▸ WHAT YOU SHOULD DO
The answer must consist of every line below that holds the word "Vélez".

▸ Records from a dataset
-------

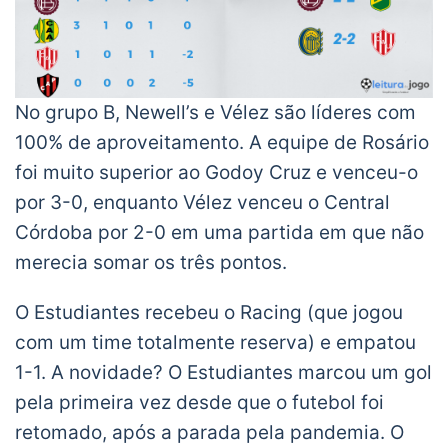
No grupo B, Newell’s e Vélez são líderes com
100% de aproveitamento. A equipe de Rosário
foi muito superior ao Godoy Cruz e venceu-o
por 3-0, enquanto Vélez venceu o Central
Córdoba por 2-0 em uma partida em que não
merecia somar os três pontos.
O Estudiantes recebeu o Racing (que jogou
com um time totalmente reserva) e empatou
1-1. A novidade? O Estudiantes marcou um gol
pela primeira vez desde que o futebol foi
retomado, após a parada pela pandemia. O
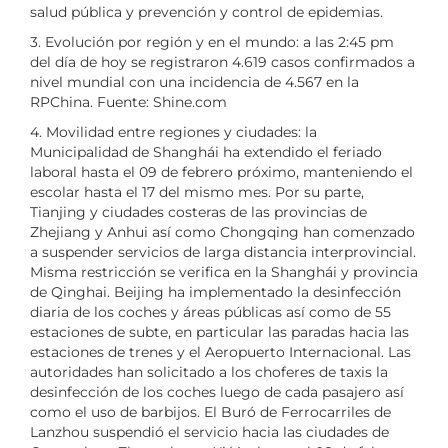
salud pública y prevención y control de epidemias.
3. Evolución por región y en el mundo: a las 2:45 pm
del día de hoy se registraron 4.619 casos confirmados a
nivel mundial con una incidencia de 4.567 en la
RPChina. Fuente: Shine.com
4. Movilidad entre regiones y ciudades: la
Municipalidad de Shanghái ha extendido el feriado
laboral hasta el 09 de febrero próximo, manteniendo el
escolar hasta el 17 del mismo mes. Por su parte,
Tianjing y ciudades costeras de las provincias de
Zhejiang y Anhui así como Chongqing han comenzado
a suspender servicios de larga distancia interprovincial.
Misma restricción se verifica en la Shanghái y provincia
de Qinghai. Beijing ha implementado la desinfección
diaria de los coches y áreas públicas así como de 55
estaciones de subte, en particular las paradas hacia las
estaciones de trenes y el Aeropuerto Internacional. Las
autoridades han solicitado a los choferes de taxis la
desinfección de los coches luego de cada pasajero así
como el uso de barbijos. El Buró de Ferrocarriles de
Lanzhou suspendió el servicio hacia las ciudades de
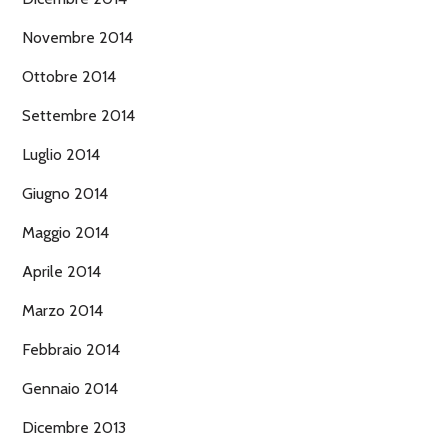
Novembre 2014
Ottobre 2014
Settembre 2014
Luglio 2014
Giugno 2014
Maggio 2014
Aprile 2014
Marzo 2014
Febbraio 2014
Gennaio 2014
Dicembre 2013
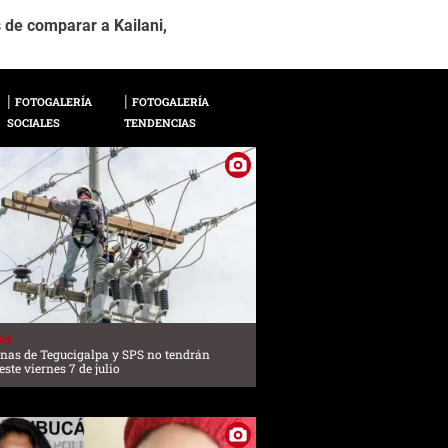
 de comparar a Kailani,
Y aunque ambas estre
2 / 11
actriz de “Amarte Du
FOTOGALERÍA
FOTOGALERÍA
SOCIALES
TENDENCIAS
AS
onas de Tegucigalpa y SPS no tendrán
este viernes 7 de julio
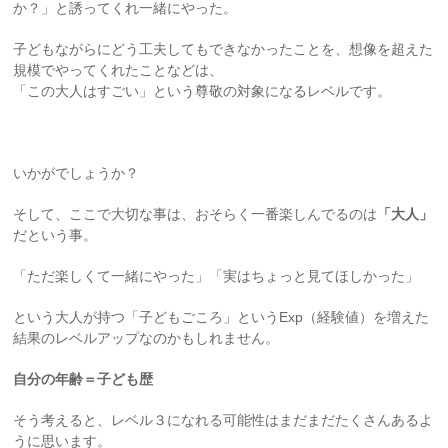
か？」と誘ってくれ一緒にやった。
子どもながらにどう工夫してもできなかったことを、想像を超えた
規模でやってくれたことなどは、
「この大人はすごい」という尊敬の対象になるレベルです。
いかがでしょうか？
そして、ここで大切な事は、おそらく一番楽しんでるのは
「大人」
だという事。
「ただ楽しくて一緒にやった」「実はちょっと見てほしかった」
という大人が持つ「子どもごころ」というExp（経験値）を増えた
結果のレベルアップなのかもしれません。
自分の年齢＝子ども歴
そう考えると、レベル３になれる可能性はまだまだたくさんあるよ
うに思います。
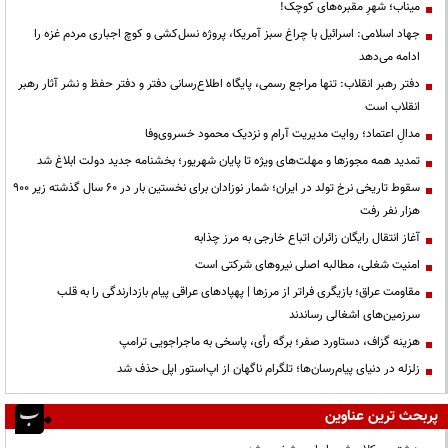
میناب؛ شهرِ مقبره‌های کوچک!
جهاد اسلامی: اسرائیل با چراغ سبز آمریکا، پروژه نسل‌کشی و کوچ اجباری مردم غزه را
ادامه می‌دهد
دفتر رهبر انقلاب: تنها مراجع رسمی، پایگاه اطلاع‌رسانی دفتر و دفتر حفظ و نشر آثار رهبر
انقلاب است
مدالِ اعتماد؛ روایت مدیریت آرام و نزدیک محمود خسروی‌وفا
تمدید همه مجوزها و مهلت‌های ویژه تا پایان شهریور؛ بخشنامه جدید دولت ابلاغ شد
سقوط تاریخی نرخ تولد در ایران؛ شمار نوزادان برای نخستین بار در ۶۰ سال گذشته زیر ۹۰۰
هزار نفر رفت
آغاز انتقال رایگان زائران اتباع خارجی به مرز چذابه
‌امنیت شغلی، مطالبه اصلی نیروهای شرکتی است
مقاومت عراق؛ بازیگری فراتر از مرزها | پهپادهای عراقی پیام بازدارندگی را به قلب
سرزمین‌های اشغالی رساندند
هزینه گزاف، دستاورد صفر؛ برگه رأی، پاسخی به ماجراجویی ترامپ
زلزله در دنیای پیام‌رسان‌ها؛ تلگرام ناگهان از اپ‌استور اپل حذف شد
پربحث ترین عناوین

-------

▸ ANSWER SPACE
No grupo B, Newell’s e Vélez são líderes com
por 3-0, enquanto Vélez venceu o Central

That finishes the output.